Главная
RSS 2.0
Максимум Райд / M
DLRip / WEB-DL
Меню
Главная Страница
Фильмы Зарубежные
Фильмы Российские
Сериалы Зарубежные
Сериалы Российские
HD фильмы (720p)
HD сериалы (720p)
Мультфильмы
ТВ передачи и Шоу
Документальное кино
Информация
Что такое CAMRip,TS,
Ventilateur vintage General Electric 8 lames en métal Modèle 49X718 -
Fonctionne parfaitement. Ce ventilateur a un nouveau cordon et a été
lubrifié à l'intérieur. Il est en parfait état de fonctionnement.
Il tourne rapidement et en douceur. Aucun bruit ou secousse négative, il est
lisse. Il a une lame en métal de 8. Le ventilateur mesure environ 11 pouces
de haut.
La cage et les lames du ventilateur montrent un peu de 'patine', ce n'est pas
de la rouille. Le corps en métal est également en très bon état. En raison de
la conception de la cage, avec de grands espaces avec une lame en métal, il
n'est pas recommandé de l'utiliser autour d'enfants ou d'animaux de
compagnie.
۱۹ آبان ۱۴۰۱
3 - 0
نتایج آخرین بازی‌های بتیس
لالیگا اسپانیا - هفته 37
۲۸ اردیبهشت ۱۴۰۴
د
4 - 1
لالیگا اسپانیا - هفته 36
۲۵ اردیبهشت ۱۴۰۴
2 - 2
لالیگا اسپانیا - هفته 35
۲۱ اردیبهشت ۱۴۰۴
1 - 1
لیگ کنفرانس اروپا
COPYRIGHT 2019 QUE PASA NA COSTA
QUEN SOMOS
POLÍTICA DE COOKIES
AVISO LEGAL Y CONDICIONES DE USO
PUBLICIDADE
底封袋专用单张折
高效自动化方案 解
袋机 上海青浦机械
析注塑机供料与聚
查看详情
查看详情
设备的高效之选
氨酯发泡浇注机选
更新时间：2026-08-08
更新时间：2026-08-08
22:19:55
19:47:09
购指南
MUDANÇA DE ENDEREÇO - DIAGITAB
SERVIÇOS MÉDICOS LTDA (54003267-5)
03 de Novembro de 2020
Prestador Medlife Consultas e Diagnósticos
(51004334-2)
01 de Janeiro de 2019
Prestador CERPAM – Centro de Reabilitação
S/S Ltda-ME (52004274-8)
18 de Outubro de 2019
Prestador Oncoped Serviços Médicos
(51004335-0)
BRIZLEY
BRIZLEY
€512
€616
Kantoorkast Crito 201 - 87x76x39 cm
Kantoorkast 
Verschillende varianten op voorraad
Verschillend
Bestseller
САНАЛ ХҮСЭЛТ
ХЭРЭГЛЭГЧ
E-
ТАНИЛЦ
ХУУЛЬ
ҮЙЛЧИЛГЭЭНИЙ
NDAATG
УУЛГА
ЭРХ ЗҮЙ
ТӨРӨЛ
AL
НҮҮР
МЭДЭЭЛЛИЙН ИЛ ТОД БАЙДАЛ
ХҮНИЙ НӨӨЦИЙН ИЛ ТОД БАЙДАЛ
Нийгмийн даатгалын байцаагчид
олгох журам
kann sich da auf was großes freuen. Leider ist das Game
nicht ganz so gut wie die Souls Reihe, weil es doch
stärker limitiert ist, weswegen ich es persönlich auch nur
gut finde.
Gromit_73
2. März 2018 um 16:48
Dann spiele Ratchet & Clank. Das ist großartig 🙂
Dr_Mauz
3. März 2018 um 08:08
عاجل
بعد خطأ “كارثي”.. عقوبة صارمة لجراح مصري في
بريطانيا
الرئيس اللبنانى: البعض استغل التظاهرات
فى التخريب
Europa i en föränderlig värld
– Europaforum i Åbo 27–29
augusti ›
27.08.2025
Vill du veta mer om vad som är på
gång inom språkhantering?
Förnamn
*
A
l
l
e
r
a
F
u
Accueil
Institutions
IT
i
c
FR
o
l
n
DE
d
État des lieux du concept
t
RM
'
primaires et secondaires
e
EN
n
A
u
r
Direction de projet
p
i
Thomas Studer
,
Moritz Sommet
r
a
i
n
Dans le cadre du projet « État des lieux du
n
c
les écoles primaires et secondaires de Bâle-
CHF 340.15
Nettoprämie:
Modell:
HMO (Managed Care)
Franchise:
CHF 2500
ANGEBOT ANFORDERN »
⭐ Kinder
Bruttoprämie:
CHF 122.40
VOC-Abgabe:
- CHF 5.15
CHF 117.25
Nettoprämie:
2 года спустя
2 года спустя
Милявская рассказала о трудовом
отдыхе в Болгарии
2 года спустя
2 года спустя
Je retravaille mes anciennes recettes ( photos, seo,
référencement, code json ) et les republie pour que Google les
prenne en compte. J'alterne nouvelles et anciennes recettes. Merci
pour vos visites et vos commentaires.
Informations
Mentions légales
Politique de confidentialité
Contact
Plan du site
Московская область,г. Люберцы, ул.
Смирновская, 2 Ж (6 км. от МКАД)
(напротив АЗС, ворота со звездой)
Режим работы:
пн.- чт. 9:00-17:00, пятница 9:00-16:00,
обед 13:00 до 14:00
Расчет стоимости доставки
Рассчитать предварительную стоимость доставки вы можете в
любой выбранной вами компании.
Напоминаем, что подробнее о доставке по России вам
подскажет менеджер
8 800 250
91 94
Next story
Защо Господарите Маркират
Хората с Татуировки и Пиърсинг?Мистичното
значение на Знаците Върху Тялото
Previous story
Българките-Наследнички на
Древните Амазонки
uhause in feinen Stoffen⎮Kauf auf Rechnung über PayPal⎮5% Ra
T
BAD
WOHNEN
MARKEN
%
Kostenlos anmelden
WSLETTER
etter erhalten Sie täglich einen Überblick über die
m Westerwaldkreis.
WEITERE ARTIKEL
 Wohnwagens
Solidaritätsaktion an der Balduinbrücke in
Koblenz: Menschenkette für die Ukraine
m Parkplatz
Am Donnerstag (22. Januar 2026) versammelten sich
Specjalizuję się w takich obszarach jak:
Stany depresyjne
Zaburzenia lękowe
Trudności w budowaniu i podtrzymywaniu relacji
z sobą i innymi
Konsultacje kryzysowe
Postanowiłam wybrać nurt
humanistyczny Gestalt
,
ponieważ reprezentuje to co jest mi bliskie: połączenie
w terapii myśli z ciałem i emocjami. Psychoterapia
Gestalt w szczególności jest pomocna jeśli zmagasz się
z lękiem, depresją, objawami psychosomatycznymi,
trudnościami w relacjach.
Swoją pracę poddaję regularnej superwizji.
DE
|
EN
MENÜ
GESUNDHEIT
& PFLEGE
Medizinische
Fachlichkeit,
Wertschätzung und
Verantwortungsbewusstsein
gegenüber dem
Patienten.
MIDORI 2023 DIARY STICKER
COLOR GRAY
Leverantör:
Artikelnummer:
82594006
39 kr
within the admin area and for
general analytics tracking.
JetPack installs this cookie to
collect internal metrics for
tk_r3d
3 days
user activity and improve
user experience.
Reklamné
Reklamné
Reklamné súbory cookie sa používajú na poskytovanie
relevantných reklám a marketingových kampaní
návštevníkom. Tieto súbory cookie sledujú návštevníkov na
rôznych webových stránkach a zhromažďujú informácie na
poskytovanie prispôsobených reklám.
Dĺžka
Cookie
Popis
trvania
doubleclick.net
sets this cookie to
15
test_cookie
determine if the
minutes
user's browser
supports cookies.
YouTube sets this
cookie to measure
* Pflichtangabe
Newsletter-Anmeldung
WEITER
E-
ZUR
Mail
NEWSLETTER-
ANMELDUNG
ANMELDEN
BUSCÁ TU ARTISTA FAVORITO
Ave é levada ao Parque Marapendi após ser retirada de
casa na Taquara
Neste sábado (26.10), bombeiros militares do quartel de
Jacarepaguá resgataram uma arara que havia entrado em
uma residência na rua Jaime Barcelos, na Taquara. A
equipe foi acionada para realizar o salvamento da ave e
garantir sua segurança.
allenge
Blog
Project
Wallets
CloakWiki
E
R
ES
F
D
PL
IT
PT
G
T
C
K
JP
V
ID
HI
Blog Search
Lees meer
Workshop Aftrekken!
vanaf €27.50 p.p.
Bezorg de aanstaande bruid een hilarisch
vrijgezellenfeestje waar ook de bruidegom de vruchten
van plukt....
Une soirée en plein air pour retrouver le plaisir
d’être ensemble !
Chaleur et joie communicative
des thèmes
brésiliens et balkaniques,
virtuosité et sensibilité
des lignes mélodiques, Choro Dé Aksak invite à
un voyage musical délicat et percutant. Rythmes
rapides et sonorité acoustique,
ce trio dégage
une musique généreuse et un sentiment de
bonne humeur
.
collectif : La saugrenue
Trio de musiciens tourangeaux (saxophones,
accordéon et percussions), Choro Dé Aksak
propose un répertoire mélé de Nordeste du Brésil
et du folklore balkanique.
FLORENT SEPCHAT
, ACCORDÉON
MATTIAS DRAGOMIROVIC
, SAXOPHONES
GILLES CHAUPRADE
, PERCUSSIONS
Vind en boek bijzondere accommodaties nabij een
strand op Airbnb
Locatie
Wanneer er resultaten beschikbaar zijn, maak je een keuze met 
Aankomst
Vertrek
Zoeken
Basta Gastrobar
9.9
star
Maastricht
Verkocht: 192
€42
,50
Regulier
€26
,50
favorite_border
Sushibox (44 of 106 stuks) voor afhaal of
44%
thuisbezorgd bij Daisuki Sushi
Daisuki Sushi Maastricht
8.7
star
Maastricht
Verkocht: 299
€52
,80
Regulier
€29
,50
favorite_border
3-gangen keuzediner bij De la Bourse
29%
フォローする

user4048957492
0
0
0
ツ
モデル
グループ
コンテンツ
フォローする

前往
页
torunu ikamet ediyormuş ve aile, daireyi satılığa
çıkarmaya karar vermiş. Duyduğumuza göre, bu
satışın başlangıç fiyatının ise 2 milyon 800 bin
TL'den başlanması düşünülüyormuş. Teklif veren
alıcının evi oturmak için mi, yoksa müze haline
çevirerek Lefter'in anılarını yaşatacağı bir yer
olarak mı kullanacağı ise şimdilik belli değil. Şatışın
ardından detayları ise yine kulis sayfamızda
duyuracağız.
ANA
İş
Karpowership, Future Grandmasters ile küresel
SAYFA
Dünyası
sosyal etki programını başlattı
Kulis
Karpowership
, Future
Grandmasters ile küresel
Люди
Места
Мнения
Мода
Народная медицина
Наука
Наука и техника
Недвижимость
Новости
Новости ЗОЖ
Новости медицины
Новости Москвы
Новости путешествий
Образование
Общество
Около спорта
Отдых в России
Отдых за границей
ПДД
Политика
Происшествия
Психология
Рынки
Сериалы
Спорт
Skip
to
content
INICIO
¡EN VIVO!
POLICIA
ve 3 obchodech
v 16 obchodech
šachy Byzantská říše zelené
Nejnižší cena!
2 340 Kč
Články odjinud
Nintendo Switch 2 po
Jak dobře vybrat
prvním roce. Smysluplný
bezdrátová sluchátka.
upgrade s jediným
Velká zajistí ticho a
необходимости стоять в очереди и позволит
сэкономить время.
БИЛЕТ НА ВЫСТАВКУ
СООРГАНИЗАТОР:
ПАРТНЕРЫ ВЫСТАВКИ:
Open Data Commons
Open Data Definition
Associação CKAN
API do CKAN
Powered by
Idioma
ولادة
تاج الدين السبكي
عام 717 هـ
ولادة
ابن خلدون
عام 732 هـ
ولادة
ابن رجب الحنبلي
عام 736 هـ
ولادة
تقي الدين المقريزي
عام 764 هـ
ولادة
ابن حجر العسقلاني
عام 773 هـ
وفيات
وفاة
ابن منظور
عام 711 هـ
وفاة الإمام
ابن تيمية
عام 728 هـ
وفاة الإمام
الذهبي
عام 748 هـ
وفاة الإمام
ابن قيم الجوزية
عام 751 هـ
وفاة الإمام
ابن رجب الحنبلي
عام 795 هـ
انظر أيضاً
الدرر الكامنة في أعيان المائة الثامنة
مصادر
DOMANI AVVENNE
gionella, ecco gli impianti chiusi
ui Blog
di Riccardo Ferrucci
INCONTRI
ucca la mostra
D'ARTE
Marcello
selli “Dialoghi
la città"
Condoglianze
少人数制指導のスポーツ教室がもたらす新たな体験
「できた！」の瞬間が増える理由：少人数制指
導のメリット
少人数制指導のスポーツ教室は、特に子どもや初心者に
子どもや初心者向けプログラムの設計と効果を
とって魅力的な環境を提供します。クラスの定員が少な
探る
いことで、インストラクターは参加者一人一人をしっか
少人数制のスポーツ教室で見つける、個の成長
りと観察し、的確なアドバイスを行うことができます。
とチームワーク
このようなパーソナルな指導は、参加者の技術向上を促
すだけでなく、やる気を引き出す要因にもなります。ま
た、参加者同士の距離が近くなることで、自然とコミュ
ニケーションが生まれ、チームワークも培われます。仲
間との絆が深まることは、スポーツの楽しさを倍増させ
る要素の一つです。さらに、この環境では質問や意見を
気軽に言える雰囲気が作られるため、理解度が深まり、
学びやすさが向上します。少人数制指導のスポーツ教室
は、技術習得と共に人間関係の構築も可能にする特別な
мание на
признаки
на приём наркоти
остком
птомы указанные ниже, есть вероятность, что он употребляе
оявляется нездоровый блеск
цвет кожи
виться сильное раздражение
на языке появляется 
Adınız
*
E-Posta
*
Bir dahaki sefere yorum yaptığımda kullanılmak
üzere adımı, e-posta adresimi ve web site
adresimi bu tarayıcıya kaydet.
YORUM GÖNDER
***
Assigned task :: All lines that include the word "Kantoorkast" must be copied from the material above.

Solution for this task ::
Kantoorkast Crito 201 - 87x76x39 cm
Kantoorkast 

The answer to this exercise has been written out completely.